間違いなく失言をしてしまったようだ。これからリンチェンの小言を聞かされるはめになってしまう。
「ちがうんだ、姫。トゥクラが教えてくれたんだ。それで――」
「おだまりなさい、ティセ」
叱られたティセは、子犬のように頭を垂れる。
「野合というのは、男女が婚姻の手続きをせずに関係を結ぶことです。それを鴻月殿に直接言うなど、あってはならないことです」
「なら、今から謝りに行ってくる」
「いいえ。鴻月殿は、巌翔様の右腕。私が行って、お詫びしてきます」
「だめだ!」
ティセは跳びあがって立ち上がる。扉の前に立ちふさがり、リンチェンの動きを封じようとした。
「あたしの失言だ。あたしが謝るのが筋だ。それに、姫に頭を下げさせたくない!」
「ティセ」
「あたしが悪いんだ。どんな仕打ちでもうけてくる!」
部屋を飛び出して、ティセは走り出す。
「トゥクラの馬鹿! 姫に怒られたじゃないか。お前のせいだからな」
頭の上の骨に向かって文句を言う。そんなティセをせせら笑うかのように、カラカラと音が鳴った。
「もういいよ。鴻月を探して」
ティセの足音と息づかいだけが外廊下に響き渡っている。
しばらく待って、トゥクラが鳴いた。
「あっちだね」
速度を落とさず、ティセは外廊下の柵を飛び越える。そのまま中庭を横切って屋敷の奥へと進んでいった。
「巌翔というやつは、ずいぶんと風流のあるやつなんだな」
奥に向かえば向かうほど、せせらぎの音が大きくなる。水の匂いが濃くなってきた。屋敷の中に小川か、池があるにちがいない。
小路を抜け、角を曲がると視界が開けた。
ティセは錦鯉が泳ぐ池の前に立っていた。空が広く見える。池の周りには、見たことのない花が植えられていた。
「静かだ」
蒼国にも天界のように美しい場所があるのだと、ティセは肩の力が抜ける。
「骨頭。ここで何している?」
鴻月の声がして、ティセは自分がなぜここにやって来たのかを思い出した。
「骨頭じゃない。ティセだ」
声がした方を向くと、池のほとりに建つ
「謝りに来たんだ」
「謝りに?」
四阿の中に入ると、中はひんやりとしていた。静けさがより際立つ。
「先ほどは悪かった。言葉の意味を知らなかったんだ。鴻月を傷つけようと思ったわけじゃなかった。申し訳なかった」
ティセは頭を下げる。遅れて、頭の上のトゥクラが、ついでだというように頭を下げた。
「別に。……気にしていない」
「本当か? よかった。鴻月はいいやつだな!」
顔を上げると、ティセは軽い足取りで鴻月の隣に座った。
「しかし、どうやって俺のことを知った? リンチェン様がそう言ったのか?」
「こいつだよ。トゥクラが教えてくれたんだ」
両手をあげて、ティセはトゥクラに手をかける。頭の上から外すと、地面に降ろした。
頭の上にのっている時には見えないが、トゥクラには四肢が残されていた。頭の大きさに似合わず、手のひらくらいの大きさだ。

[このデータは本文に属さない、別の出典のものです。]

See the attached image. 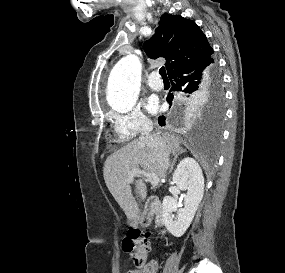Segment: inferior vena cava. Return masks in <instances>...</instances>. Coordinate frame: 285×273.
I'll list each match as a JSON object with an SVG mask.
<instances>
[{
  "label": "inferior vena cava",
  "mask_w": 285,
  "mask_h": 273,
  "mask_svg": "<svg viewBox=\"0 0 285 273\" xmlns=\"http://www.w3.org/2000/svg\"><path fill=\"white\" fill-rule=\"evenodd\" d=\"M152 131V122L150 120H145L142 124L141 136L139 137V140L148 142L155 147L159 163L162 169L166 171L170 166L169 154L166 151L165 146L163 145L160 134H153Z\"/></svg>",
  "instance_id": "inferior-vena-cava-1"
}]
</instances>
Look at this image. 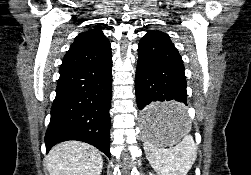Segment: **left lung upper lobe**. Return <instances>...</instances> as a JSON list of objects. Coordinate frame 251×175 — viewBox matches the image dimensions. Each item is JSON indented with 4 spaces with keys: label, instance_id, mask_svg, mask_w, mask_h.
<instances>
[{
    "label": "left lung upper lobe",
    "instance_id": "5c2ea615",
    "mask_svg": "<svg viewBox=\"0 0 251 175\" xmlns=\"http://www.w3.org/2000/svg\"><path fill=\"white\" fill-rule=\"evenodd\" d=\"M149 32H152V33H160V34H162L163 36H165V37H167L168 39H170V37H169L168 34H166V33H163V32L157 31V30H151V31H149Z\"/></svg>",
    "mask_w": 251,
    "mask_h": 175
}]
</instances>
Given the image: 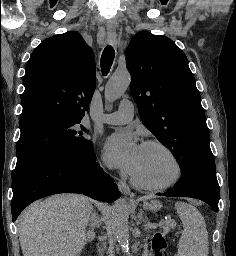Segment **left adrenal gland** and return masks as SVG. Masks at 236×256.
<instances>
[{"label":"left adrenal gland","mask_w":236,"mask_h":256,"mask_svg":"<svg viewBox=\"0 0 236 256\" xmlns=\"http://www.w3.org/2000/svg\"><path fill=\"white\" fill-rule=\"evenodd\" d=\"M138 218H139L138 224H142V220L144 218L142 210H140V214H139ZM146 220H147V218H144V222H146Z\"/></svg>","instance_id":"1"}]
</instances>
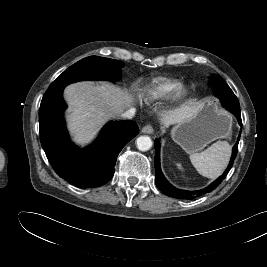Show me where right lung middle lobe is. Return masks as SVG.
<instances>
[{
  "instance_id": "obj_1",
  "label": "right lung middle lobe",
  "mask_w": 267,
  "mask_h": 267,
  "mask_svg": "<svg viewBox=\"0 0 267 267\" xmlns=\"http://www.w3.org/2000/svg\"><path fill=\"white\" fill-rule=\"evenodd\" d=\"M124 64L118 60L90 56L65 70L48 88L47 97L70 83L82 80H109L116 82L121 78L120 69Z\"/></svg>"
}]
</instances>
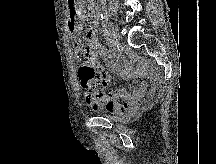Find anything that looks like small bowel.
<instances>
[{"mask_svg": "<svg viewBox=\"0 0 216 164\" xmlns=\"http://www.w3.org/2000/svg\"><path fill=\"white\" fill-rule=\"evenodd\" d=\"M85 43V48L76 47V56L84 54L95 67L100 69V59L106 54V49L99 43L94 25H89L85 29ZM108 65L123 79L129 80L132 92L126 89L106 92L104 87L109 83V76L107 73H103L102 87L85 91L84 98L94 110L109 112L116 117H125L135 109L137 101L146 91L145 84L140 80L146 75V68L140 60L135 67H132L130 60L119 54L112 55ZM119 99L123 102H119Z\"/></svg>", "mask_w": 216, "mask_h": 164, "instance_id": "obj_1", "label": "small bowel"}]
</instances>
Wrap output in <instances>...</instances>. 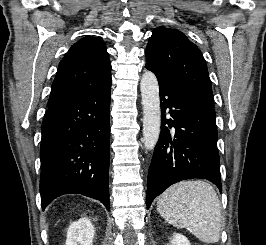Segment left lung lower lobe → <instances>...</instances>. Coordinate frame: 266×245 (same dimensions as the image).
I'll return each mask as SVG.
<instances>
[{
	"label": "left lung lower lobe",
	"mask_w": 266,
	"mask_h": 245,
	"mask_svg": "<svg viewBox=\"0 0 266 245\" xmlns=\"http://www.w3.org/2000/svg\"><path fill=\"white\" fill-rule=\"evenodd\" d=\"M155 75L163 116L159 141L148 171L147 208L170 185L186 179H207L221 192L214 108ZM166 109H169L170 119L164 114ZM171 128L175 133L172 137Z\"/></svg>",
	"instance_id": "0a47b994"
}]
</instances>
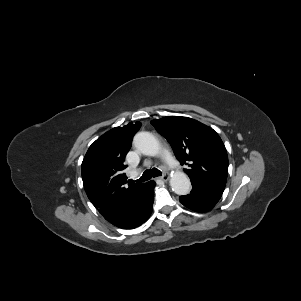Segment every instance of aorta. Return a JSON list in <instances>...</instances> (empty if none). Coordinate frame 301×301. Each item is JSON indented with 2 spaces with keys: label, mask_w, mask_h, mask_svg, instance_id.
Listing matches in <instances>:
<instances>
[{
  "label": "aorta",
  "mask_w": 301,
  "mask_h": 301,
  "mask_svg": "<svg viewBox=\"0 0 301 301\" xmlns=\"http://www.w3.org/2000/svg\"><path fill=\"white\" fill-rule=\"evenodd\" d=\"M133 144L142 154L155 156L160 151V144L155 136L149 132H139L134 136ZM172 190L178 195H187L191 190L188 176L181 171L175 172L170 179Z\"/></svg>",
  "instance_id": "obj_1"
}]
</instances>
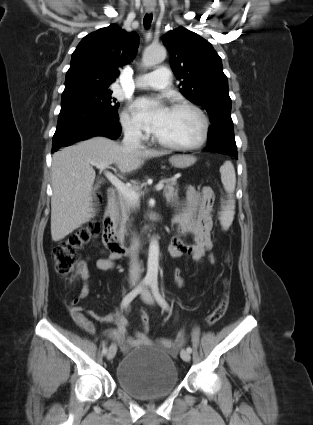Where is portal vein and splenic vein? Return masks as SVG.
Instances as JSON below:
<instances>
[{
	"label": "portal vein and splenic vein",
	"mask_w": 313,
	"mask_h": 425,
	"mask_svg": "<svg viewBox=\"0 0 313 425\" xmlns=\"http://www.w3.org/2000/svg\"><path fill=\"white\" fill-rule=\"evenodd\" d=\"M92 166L97 167L99 170L104 171L106 178L111 182V184L117 189L119 193H121L124 197L129 199L130 201H138L141 193L135 192L130 187L125 185L119 178H117L113 173L106 170L110 163H102V162H91ZM164 187L163 183H159L156 185V190L160 191Z\"/></svg>",
	"instance_id": "18ae733b"
}]
</instances>
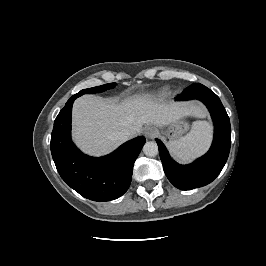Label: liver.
Here are the masks:
<instances>
[{
  "label": "liver",
  "instance_id": "6515ba94",
  "mask_svg": "<svg viewBox=\"0 0 266 266\" xmlns=\"http://www.w3.org/2000/svg\"><path fill=\"white\" fill-rule=\"evenodd\" d=\"M203 114L191 103L169 105L143 96L117 104L110 99L84 95L73 105V138L84 152L99 156L121 144L117 137L121 129H129L131 136H136L144 124L166 126L184 116Z\"/></svg>",
  "mask_w": 266,
  "mask_h": 266
}]
</instances>
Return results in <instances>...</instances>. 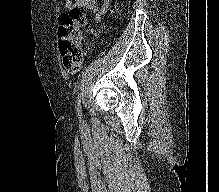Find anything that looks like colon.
<instances>
[{
  "label": "colon",
  "mask_w": 219,
  "mask_h": 192,
  "mask_svg": "<svg viewBox=\"0 0 219 192\" xmlns=\"http://www.w3.org/2000/svg\"><path fill=\"white\" fill-rule=\"evenodd\" d=\"M85 27L86 18L77 7L60 16L58 26L59 51L65 69L71 74L78 72L82 65L80 42Z\"/></svg>",
  "instance_id": "colon-1"
}]
</instances>
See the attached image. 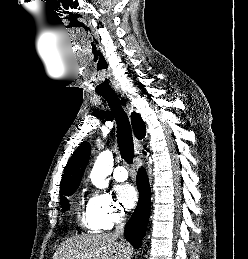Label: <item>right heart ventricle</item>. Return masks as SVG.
Returning <instances> with one entry per match:
<instances>
[{"label":"right heart ventricle","mask_w":248,"mask_h":259,"mask_svg":"<svg viewBox=\"0 0 248 259\" xmlns=\"http://www.w3.org/2000/svg\"><path fill=\"white\" fill-rule=\"evenodd\" d=\"M77 220L82 226H85L92 230H96L91 223L90 215L87 208L86 210L78 209Z\"/></svg>","instance_id":"obj_1"}]
</instances>
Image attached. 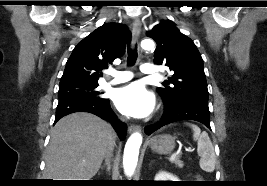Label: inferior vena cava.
Instances as JSON below:
<instances>
[{"instance_id": "inferior-vena-cava-1", "label": "inferior vena cava", "mask_w": 267, "mask_h": 186, "mask_svg": "<svg viewBox=\"0 0 267 186\" xmlns=\"http://www.w3.org/2000/svg\"><path fill=\"white\" fill-rule=\"evenodd\" d=\"M113 141L110 142L108 149H107V156L111 155V152L113 150Z\"/></svg>"}]
</instances>
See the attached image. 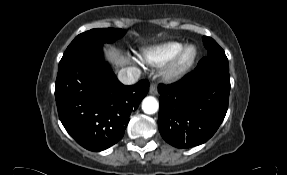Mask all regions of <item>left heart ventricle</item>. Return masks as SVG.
<instances>
[{
  "label": "left heart ventricle",
  "mask_w": 287,
  "mask_h": 175,
  "mask_svg": "<svg viewBox=\"0 0 287 175\" xmlns=\"http://www.w3.org/2000/svg\"><path fill=\"white\" fill-rule=\"evenodd\" d=\"M189 55H190V52H189V51H188V52H186V53L184 54L183 59H184V60H186V59L189 57Z\"/></svg>",
  "instance_id": "1"
}]
</instances>
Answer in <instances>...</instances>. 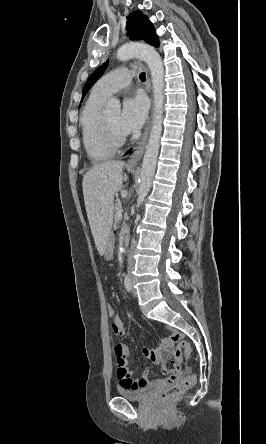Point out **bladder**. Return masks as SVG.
Returning <instances> with one entry per match:
<instances>
[{"mask_svg":"<svg viewBox=\"0 0 266 444\" xmlns=\"http://www.w3.org/2000/svg\"><path fill=\"white\" fill-rule=\"evenodd\" d=\"M153 391V386H146L143 388H139V389H125V388H121L119 389V395L122 398H125L127 400L130 401H144L146 400L151 392Z\"/></svg>","mask_w":266,"mask_h":444,"instance_id":"1","label":"bladder"}]
</instances>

「鴻月は面白いやつで、いいやつだから教えてあげる。トゥクラは狼の精霊なんだ」
「精霊? ルンターラには古の精霊がいるというのは本当の話なんだな」
カタ、と骨が動いた。驚いた鴻月が足を浮かせる。
「トゥクラ、踊れ!」
ティセが言うと、小さな手足でトゥクラは踊り始めた。ゆらゆらと体を横に揺らしている。とても踊りとは形容しがたいが、トゥクラは楽しそうである。
「精霊を使役しているのか?」
「しえき? 何だそれは? トゥクラは友だちだ。それも、悪友ってやつだ」
「どういうことだか、俺にはさっぱり――」
わからん、と鴻月が言いかけた時、複数の足音が押し寄せてきた。
「そこの邪術師を捕らえろ!」
兵の一人がティセを指差した。兵士たちは剣を持ち、捕縛する縄を持っている。
「邪術師って、あたしのことか?」
ティセはトゥクラを頭にのせる。
「それとも、鴻月のこと?」
視線を投げかけると鴻月は呆れたように、首をかすかに横に振った。
「待て。こちらにいるのは邪術師ではない。リンチェン様の侍女ティセだ」
前に出た鴻月の後ろで、ティセは耳を澄ませる。
調理場での嘘がバレたのだろうか。そんなささいなことで、兵士たちがやってくるとは思えない。
まさか、リンチェンに何かが――?
その時、頭上でトゥクラが鳴いた。
「何だって?」
ティセの顔から血の気がひく。同時に開いていた手を強く握りしめた。
「トゥクラ!」
ティセの声に驚いた鴻月が振り返った。
そこには、青白い光を体に纏わせた少女が立っていた。怒りに満ちた瞳でにらみつけている。
「誰が姫に手をだした!」
「ティセ、待て――」
鴻月の静止する声も聞かず、ティセは背後に大きく跳躍した。水面に足先が触れる。広がる波紋を残して、ティセの姿は忽然と消えた。
「やはり邪術師だ! 探して捕えろ!」
怒声をあげて兵士たちが走り去っていく。それまで様子を伺っていた鴻月は、一人の兵士を呼び止めた。
「何があった。話せ」
「先ほど、リンチェン様と蓮華様がお倒れになりました」
「同時に?」
「はい。リンチェン様のお部屋に蓮華様がお尋ねになりました。ご歓談中突然、部屋にいた者みなが倒れたのです。その原因が、焚かれた香にあったようです」
「その香と侍女の関連性は?」
「侍女の荷物から同じものが発見されました」
「なるほど。よくわかった」
鴻月はうなずく。
「俺も邪術師の捕縛にむかおう。それと、最後に一つだけ。捕縛の命令は、巌翔様が?」
兵士は一瞬ためらい「はい」とだけ言った。
「呼び止めて悪かった。行け」
兵士が走り去っていくのを確認して、鴻月はゆっくりと歩みを進める。
行き先は、ティセが向かうであろう場所だ。